Proliferation and class I MHC expression of Mig-deficient and Mig-expressing tumor cells in vitro. A, Aliquots of Mig-deficient MCA205-4 (▪) and Mig-expressing MCA205-10 (□) tumor cells were cultured in triplicate for 48, 72, and 96 h. Cells were detached by 0.5% EDTA/trypsin and viable cells counted using trypan blue exclusion. The results are expressed as mean total cell number after the indicated time of culture. B, Mig-deficient MCA205-4 and Mig-producing MCA205-10 tumor cells were left untreated (solid line) or cultured with rIFN-γ (filled histogram). After 24 h, the cells were washed and stained with anti-class I MHC K^b or D^b mAb. Tumor cells incubated with isotype control Ab is shown as a negative control (dotted line).

In vivo growth of Mig-expressing, but not Mig-deficient, tumor cells is suppressed by NK and T cells. Wild-type syngeneic mice were treated with control rat IgG (□) or with anti-NK1.1 mAb (▪) before Mig-expressing MCA205-10 (A) or Mig-deficient MCA205-4 (B) tumor cells were injected intradermally into groups of C57BL/6 mice. Mig-expressing MCA205-10 (C) or Mig-deficient MCA205-4 (D) tumor cells were injected intradermally into groups of syngeneic wild-type mice (□) or B6.RAG1^−/− mice (▪). Results indicate the mean tumor size on the indicated days in each recipient group of five mice. ∗, p < 0.05.

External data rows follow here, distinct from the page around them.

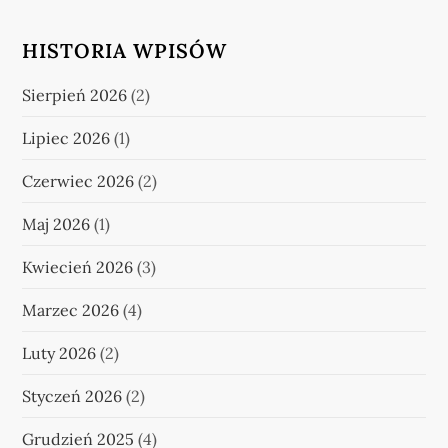
HISTORIA WPISÓW
Sierpień 2026
(2)
Lipiec 2026
(1)
Czerwiec 2026
(2)
Maj 2026
(1)
Kwiecień 2026
(3)
Marzec 2026
(4)
Luty 2026
(2)
Styczeń 2026
(2)
Grudzień 2025
(4)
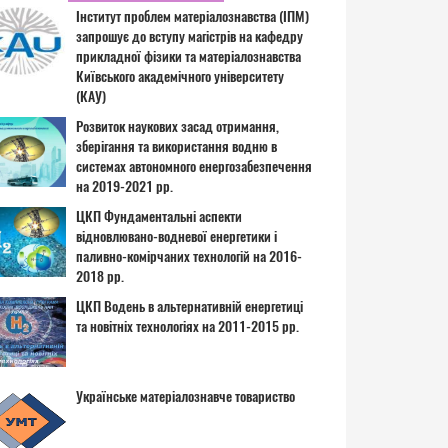
Інститут проблем матеріалознавства (ІПМ)
запрошує до вступу магістрів на кафедру
прикладної фізики та матеріалознавства
Київського академічного університету
(КАУ)
Розвиток наукових засад отримання,
зберігання та використання водню в
системах автономного енергозабезпечення
на 2019-2021 рр.
ЦКП Фундаментальні аспекти
відновлювано-водневої енергетики і
паливно-комірчаних технологій на 2016-
2018 рр.
ЦКП Водень в альтернативній енергетиці
та новітніх технологіях на 2011-2015 рр.
Українське матеріалознавче товариство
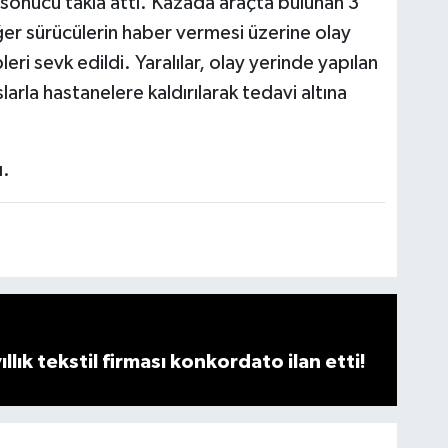
sonucu takla attı. Kazada araçta bulunan 3
iğer sürücülerin haber vermesi üzerine olay
eri sevk edildi. Yaralılar, olay yerinde yapılan
arla hastanelere kaldırılarak tedavi altına
ı.
llık tekstil firması konkordato ilan etti!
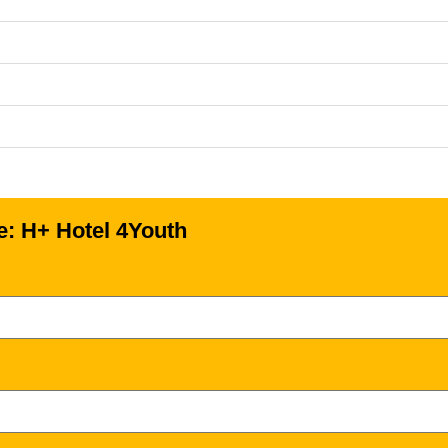
se: H+ Hotel 4Youth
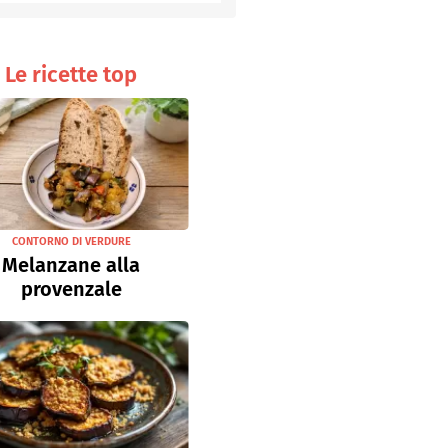
Senza uova
Ricette light
Le ricette top
CONTORNO DI VERDURE
Melanzane alla
provenzale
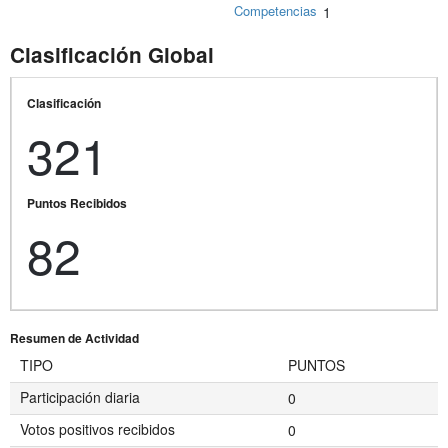
Competencias
1
Clasificación Global
Clasificación
321
Puntos Recibidos
82
Resumen de Actividad
TIPO
PUNTOS
Participación diaria
0
Votos positivos recibidos
0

Tumors constitutively producing Mig induce protective T cell-mediated immune responses. A, Mig-deficient MCA205-4 tumor cells were transduced with a control viral vector (•) or with a vector encoding Mig cDNA (Υ) and puromycin-selected transductants for each vector group were injected intradermally into groups of five syngeneic mice. The growth of solid tumors was monitored through day 25 posttransplantation. B, C57BL/6 mice were treated with control rat IgG (control), with anti-NK1.1 mAb (NK cell depleted), or with anti-CD4 plus anti-CD8 mAb (T cell depleted) and then received Mig-transduced MCA205-4 cells. The mean tumor size in each recipient group of five mice at day 14 posttransplantation is shown. ∗, p < 0.01. C, Mig-deficient tumor cells transduced with a control vector (control) or with a vector encoding Mig (Mig⁺) were injected intradermally into C57BL/6 mice. On day 8, CD4⁺ and CD8⁺ T cell-enriched cell suspensions were prepared from the draining lymph nodes of the tumor recipients or from naive mice using negative selection and tumor-specific IFN-γ-producing cells were enumerated by ELISPOT. The mean number ± SEM of IFN-γ-producing CD4⁺ (□) and CD8⁺ T cells (▪) per 5 × 10⁵ responder cells in triplicate cultures minus the number of spots from control cultures with syngeneic spleen cell stimulators for two individual mice is shown.